Elaborado em gabinetes, elogiado em jantares palacianos pagos com dinheiro de impostos de um país cuja carga tributária é majoritariamente responsabilidade de pessoas cuja renda é de até três salários mínimos, apresentado pela grande imprensa como único futuro possível, o “ajuste fiscal” instituirá uma realidade nova para a maior parte das brasileiras e dos brasileiros. É provável que pela primeira vez em vinte anos a pobreza avance na mesma velocidade da concentração de renda – um caminho inverso ao que percorremos entre 1995 e 2014, segundo estudo recente de Alessandra Brito, Miguel Foguel e Celia Kerstenetzky. A valorização do salário mínimo acima da inflação ao longo das duas últimas décadas, principalmente por conta do impacto em aposentadorias e pensões, foi diretamente proporcional à melhoria no Coeficiente de Gini no país.

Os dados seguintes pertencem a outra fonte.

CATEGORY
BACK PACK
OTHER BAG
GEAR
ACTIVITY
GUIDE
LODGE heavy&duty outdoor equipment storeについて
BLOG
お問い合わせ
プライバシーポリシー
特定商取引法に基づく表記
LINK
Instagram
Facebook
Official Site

Na etapa histórica que se avizinha, reconheceremos como sociedade e introduziremos em nosso padrão jurídico formal a verdade moral segundo a qual a sociedade política existe para a manutenção do próprio aparato garantidor da progressiva desigualdade. Este (o aparelho estatal), por sua vez, deve ser sustentado pelos recursos oriundos dos setores sociais menos capazes de exercer pressão legislativa, igualmente menos capaz de articular um discurso na reduzida esfera pública de opinião. Será uma surpresa se a maior parte da sociedade, sobretudo as classes médias que encampam o discurso ora dominante, não encontrar, antes dos vinte anos previstos na letra da lei, uma saída ressentida para a ausência de horizonte utópico.  No momento em que homens e mulheres “de bem” voltarem a perguntar, dentro da verdadeira crise desencadeada pelo desmascaramento da mentira fiscal, “para que serve o Estado?”, a resposta mais sedutora virá das regiões mais sinistras – o que será potencializado por um extemporâneo, porém compreensível, discurso anticomunista e antiesquerda.

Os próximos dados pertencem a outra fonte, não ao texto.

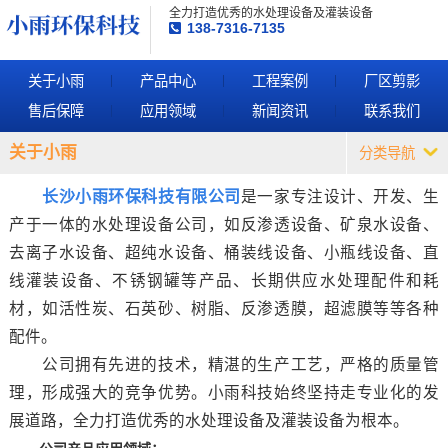
全力打造优秀的水处理设备及灌装设备
138-7316-7135
关于小雨
产品中心
工程案例
厂区剪影
售后保障
应用领域
新闻资讯
联系我们
关于小雨
分类导航
长沙小雨环保科技有限公司
是一家专注设计、开发、生
产于一体的水处理设备公司，如反渗透设备、矿泉水设备、
去离子水设备、超纯水设备、桶装线设备、小瓶线设备、直
线灌装设备、不锈钢罐等产品、长期供应水处理配件和耗
材，如活性炭、石英砂、树脂、反渗透膜，超滤膜等等各种
配件。
公司拥有先进的技术，精湛的生产工艺，严格的质量管
理，形成强大的竞争优势。小雨科技始终坚持走专业化的发
展道路，全力打造优秀的水处理设备及灌装设备为根本。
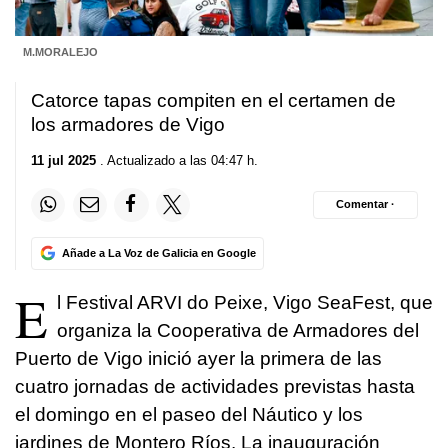
M.MORALEJO
Catorce tapas compiten en el certamen de
los armadores de Vigo
11 jul 2025
. Actualizado a las 04:47 h.
Comentar ·
Añade a La Voz de Galicia en Google
E
l Festival ARVI do Peixe, Vigo SeaFest, que
organiza la Cooperativa de Armadores del
Puerto de Vigo inició ayer la primera de las
cuatro jornadas de actividades previstas hasta
el domingo en el paseo del Náutico y los
jardines de Montero Ríos. La inauguración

A saída capaz de reconstruir uma perspectiva estatal projetiva naquelas condições, temos visto, será novamente aquilo que Sloterdijk chamou de “economia explícita da ira”, cujos primeiros passos começamos a ver no principal centro do capitalismo financeiro avançado. A violência metódica e orientada para o futuro, típica dos regimes fascistas, nunca é acidental, assim como nunca é obra de um homem só. Trata-se, como também já vimos em condições sociais, políticas e econômicas análogas, de projeto de grupos médios e ricos, ressentidos e temerosos.

*Rodrigo Elias é doutor em História pela Universidade Federal Fluminense, professor da Unicarioca e colabora com a Escuta.